Instant payments and real-time transfers are reshaping how both small businesses and individuals manage their money.
When funds arrive in seconds, the way people plan, make decisions, and take on risk in everyday life also changes. Real-time payment systems reflect this shift and are becoming increasingly common worldwide. In the United States, for example, the Federal Reserve launched the FedNow Service in 2023, an infrastructure that allows banks and credit unions to offer transfers in seconds, every day of the year. More than a thousand financial institutions are already participating, processing millions of transactions with immediate availability for consumers and businesses.
The U.S. experience shows that speed does more than improve efficiency. It reduces uncertainty. When money is available instantly, decisions are no longer postponed and financial planning becomes more precise, whether for a household or a small business.

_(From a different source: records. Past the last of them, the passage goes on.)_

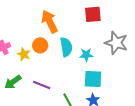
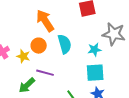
cyan star: (86, 55) -> (94, 50), moved
green arrow: (13, 82) -> (27, 85), moved
purple line: (42, 85) -> (45, 73), moved

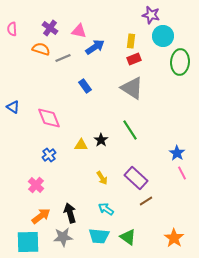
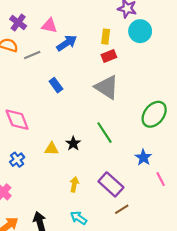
green ellipse: (180, 62) -> (154, 114), moved, turned 35
blue star: (177, 153) -> (143, 157), moved
yellow arrow: (102, 178) -> (74, 184), turned -136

Colombia has recently moved in the same direction with Bre-B, the interoperable instant payments system developed by the Banco de la República. Through this infrastructure, users can make immediate transfers between accounts at any bank or digital wallet, regardless of the financial institution on either end.
The central bank explained that with Bre-B, users can send money in seconds using a “key,” such as a phone number, national ID, email address, or a previously registered alphanumeric code. The logic is straightforward: less friction, fewer steps, and fewer doubts about whether a payment will go through.

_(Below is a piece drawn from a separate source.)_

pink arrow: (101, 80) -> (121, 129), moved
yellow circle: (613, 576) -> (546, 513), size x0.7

Since its large-scale rollout, Bre-B has registered more than 97 million keys and processed over 316,000 transactions. Transfers between individuals, businesses, and financial institutions are completed in under 20 seconds and are available 24/7, year-round. This immediacy introduces a quiet but profound change. Money stops being something that is “in transit” and becomes something you can count on exactly when you need it.
This kind of infrastructure removes barriers tied to banking hours and reduces the idle time that once forced people to wait. The result is a different relationship with time and financial control, one that reduces reliance on cash and improves financial inclusion, while also reshaping habits and expectations.
In December 2023, the Banco de la República announced its partnership with ACI Worldwide (NASDAQ: ACIW), a global leader in real-time payments software, as part of Colombia’s payment system transformation, which is now fully operational.
“This is the first system in Latin America to be built through collaborative consensus among all stakeholders in the payments ecosystem. Government, regulators, private banks, and the central bank have worked together with the goal of bringing the benefits of real-time payment modernization to Colombian consumers and businesses”, said Leonardo Villar, Governor of the Banco de la República.

In Panama, digital payments have also been evolving since 2023. Although the country has historically relied heavily on cash, the development of systems such as ACH Xpress and other automated clearing houses has enabled faster and more efficient transfers between bank accounts.
These operations are managed by consortia such as Telered, which has processed more than 349 million transactions involving multiple commercial banks. While Panama does not yet have a national instant payment system as recent or as structured as Bre-B, advances in banking infrastructure and the growing use of apps and digital wallets are laying the groundwork for greater immediacy.
In practice, this shift also affects financial behavior. Less waiting means less need to anticipate risks linked to delays and more room to make real-time decisions, both for businesses and for households.
For small and medium-sized enterprises, the main benefit of instant payments is not just speed, but certainty. Knowing that funds arrive in seconds rather than days makes it easier to plan supplier payments, manage inventory, or make cash flow decisions without relying on assumptions. Uncertainty shrinks, and with it, operational risk.
For consumers, the change is felt in control. Paying a bill, sending money to a family member, or covering an unexpected expense without wondering whether the payment will arrive on time reshapes the relationship with digital money. Immediacy removes the anxiety of waiting and strengthens trust in the system.
That behavioral shift has clear economic effects: greater financial inclusion, less cash usage, lower transaction costs, and a more dynamic economy. But above all, it redefines how people perceive everyday risk. When money moves predictably, planning stops being defensive and becomes strategic.
In the end, instant payments do more than speed up a transaction. They transform how people and businesses think, decide, and organize their finances. In a context where time matters as much as money, the real innovation lies in the confidence of knowing that both are under control.